Authors, like books, should not be judged by their covers. Consider Joan Didion. At nearly 77, with bones like toothpicks and a spectral face hidden behind large-framed glasses, she looks fragile. She is anything but.
Although she made a name for herself decades ago by writing cool, frank commentaries about the cultural movements in 1960s California, she is more recently known for her personal losses. In December 2003, her husband of nearly 40 years, fellow writer John Gregory Dunne, died of a heart attack while she was fixing him a salad. Didion wrote about his death in “The Year of Magical Thinking” (Knopf, 2005), which was nominated for the Pulitzer Prize for biography or autobiography.
But just weeks before the book was published, the daughter she and Dunne had adopted, Quintana Roo, died of acute pancreatitis. Quintana was 39 years old.
Didion survived the only way she knew how: She wrote another book. “Blue Nights” ($25, Knopf), named for the lingering dusk hours of the summer solstice, was released Nov. 1. Labeled a memoir, it is a raw exposé of Didion as a mother and a confession of her reluctance to face what lies ahead: old age.
Didion spoke with us by phone from her apartment in New York; during our conversation she alluded to possibly addressing aging in her next project. Although she declined to give details, it’s safer to bet on Didion’s strength than on her weakness.
Why do you write about your pain? Isn’t that like pouring salt on the wounds?
Writing is what I do. Writers tend to think of writing things down as opposed to not writing them down. I wouldn’t use the word “therapeutic” because there is actually no therapy for this. On the other hand, if something is looking me right in the face, I have to look back at it.
You wrote that you felt “outraged” when Quintana Roo was in the hospital because “this was not supposed to happen” to her, or to you. Are we ever prepared for tragedy?
No, I don’t think we are. I certainly wasn’t. Nothing could have surprised me more than that series of events. But when I look back, I was terribly surprised that John died, and there was no reason to be, because he had heart trouble. I had simply ignored this and pretended like it wasn’t going to happen, and certainly wasn’t going to happen to me.
Do you think John’s death prepared you for Quintana’s?
I think it prepared me not to have high expectations.
You don’t write much about what you did aside from work after John and Quintana died. Have you leaned on anyone?
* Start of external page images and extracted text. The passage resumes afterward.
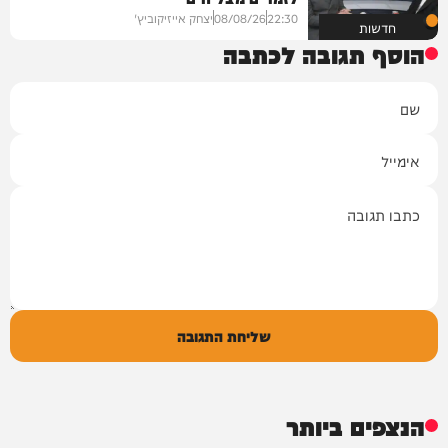
22:30
08/08/26
יצחק אייזיקוביץ'
חדשות
הוסף תגובה לכתבה
שם
אימייל
תגובה
שליחת התגובה
הנצפים ביותר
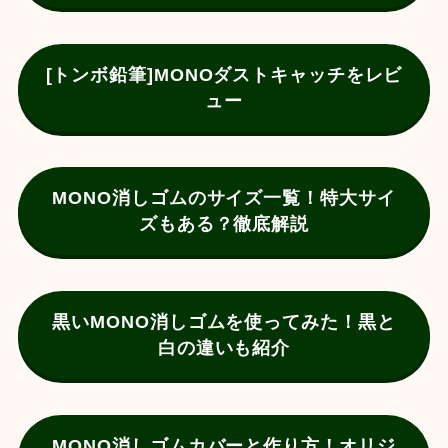
[トンボ鉛筆]MONOダストキャッチをレビ
ュー
MONO消しゴムのサイズ一覧！特大サイ
ズもある？徹底解説
黒いMONO消しゴムを使ってみた！黒と
白の違いも紹介
MONO消しゴムカバーと作り方！オリジ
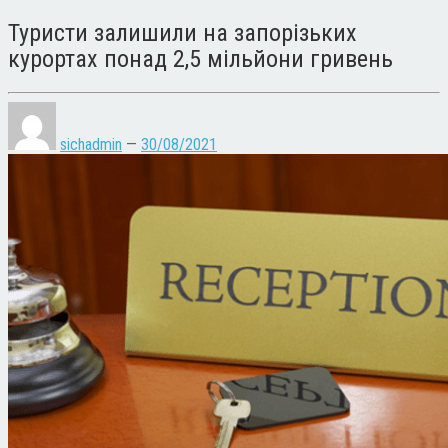
Туристи залишили на запорізьких
курортах понад 2,5 мільйони гривень
sichadmin
—
30/08/2021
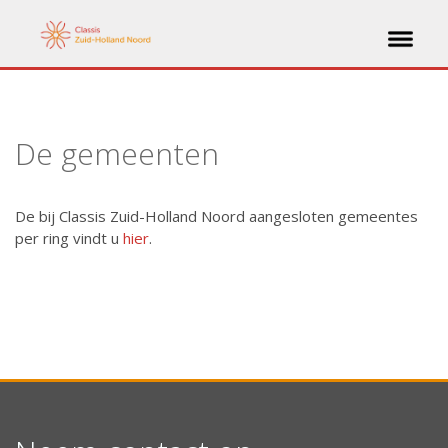
De gemeenten
De bij Classis Zuid-Holland Noord aangesloten gemeentes
per ring vindt u
hier
.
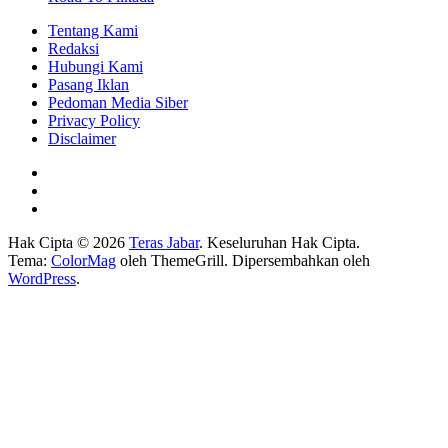
Tentang Kami
Redaksi
Hubungi Kami
Pasang Iklan
Pedoman Media Siber
Privacy Policy
Disclaimer
Hak Cipta © 2026
Teras Jabar
. Keseluruhan Hak Cipta.
Tema:
ColorMag
oleh ThemeGrill. Dipersembahkan oleh
WordPress
.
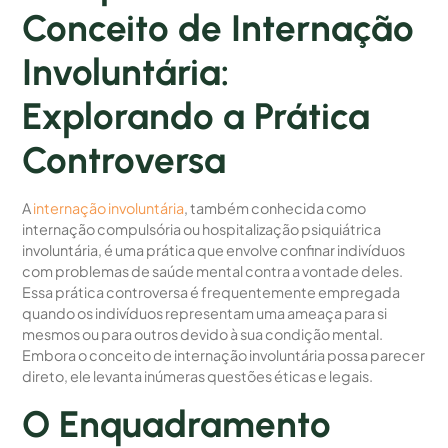
Conceito de Internação
Involuntária:
Explorando a Prática
Controversa
A
internação involuntária
, também conhecida como
internação compulsória ou hospitalização psiquiátrica
involuntária, é uma prática que envolve confinar indivíduos
com problemas de saúde mental contra a vontade deles.
Essa prática controversa é frequentemente empregada
quando os indivíduos representam uma ameaça para si
mesmos ou para outros devido à sua condição mental.
Embora o conceito de internação involuntária possa parecer
direto, ele levanta inúmeras questões éticas e legais.
O Enquadramento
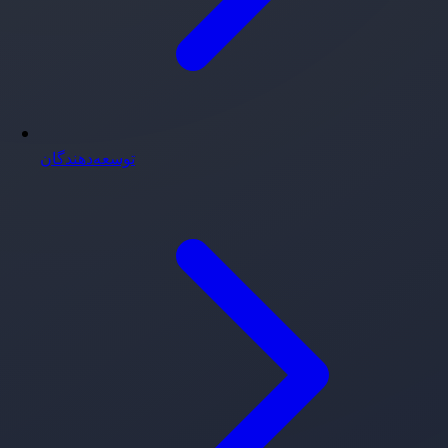
توسعه‌دهندگان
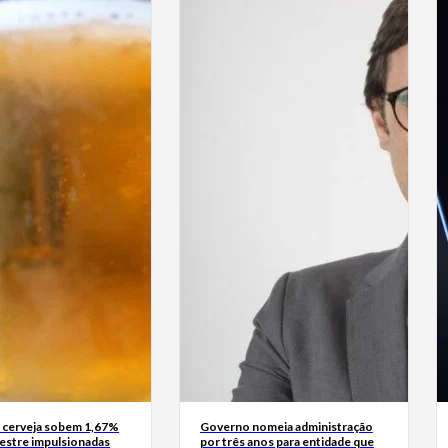
 cerveja sobem 1,67%
Governo nomeia administração
mestre impulsionadas
por três anos para entidade que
I had some friends who were really great during that period — great in that they let me express what I thought was really going on. When Quintana was sick and I’d have dinner with a friend, it was the people who let me say, “I think she’s dying,” that I really appreciated. Some people don’t let you say that. Some people think it is disloyal of them to allow you to be that honest.
You describe Quintana as wise beyond her years. Yet you give the impression that you were not aware of these elements of her personality until much later.
That was another reason that I actually felt a need to write the book. I felt a need to acknowledge the things that I hadn’t noticed or acknowledged when she was small, when I had treated her like she was a charming but not quite bright baby. And she was actually always thinking.
Late in Quintana’s life, I told her I sometimes thought I wasn’t such a great mother. And she said, “No, you were okay, you were a little remote.” Well, that was probably true. That remoteness is deep in my personality. It was never a remoteness to Quintana specifically. John was not remote. He was always right there, up in front.
You’re known for maintaining a distance from your subjects when you write, and this distance seems to have bled into real life.
Absolutely. I think that’s why, with this book in particular, I wanted to be more direct. I wanted to turn outward a little or, rather, to let people in.
“The Year of Magical Thinking” concluded with a sense of finality. “Blue Nights” is less resolved. Did you feel any relief after this book?
No, but what I felt was that I had expressed myself. I had put down what had happened and what it meant to me. And what I discovered in the course of doing so was that there was no resolution, no ending, no huge finale. There is no starting over.
After the length of time that’s passed, I think I’ve finally processed the fact that John has died. With Quintana, though, I really just began facing that with this book. It opened me up in a way. And it’s an entirely different process this time, because I never felt responsible when John died. I know perfectly well that it’s not logical to feel responsible for Quintana dying, but I still do. She was my baby; she was a person who was given to me to take care of.
How do you feel about confronting old age?
It’s a subject that has, until recently, completely escaped me. I simply hadn’t considered it. It was something that was going to happen to someone else, kind of like dying itself. This has been a theme in my life. Actually, I can’t talk too much about it because I’m trying to write about it. . . . But it’s on my mind, certainly.
Are you ready to be old?
I’m not ready. I’m still not ready. Every once in a while, though — maybe because since [I started “Blue Nights”] I’ve been confronting it — I will have a thought late at night that says, “I’ve got it down now, I am getting older, I am going to continue getting older, and it’s going to be fine.” But then it slips into the nowhere land again.
What makes you happy these days?
I’ve found there are a lot of things you don’t count on to make you happy, that do. Last night I was on my way home from Philadelphia and there was a sunset. Now, it sounds silly, but seeing this sunset over New Jersey actually made me happy. And that’s not a famous sunset.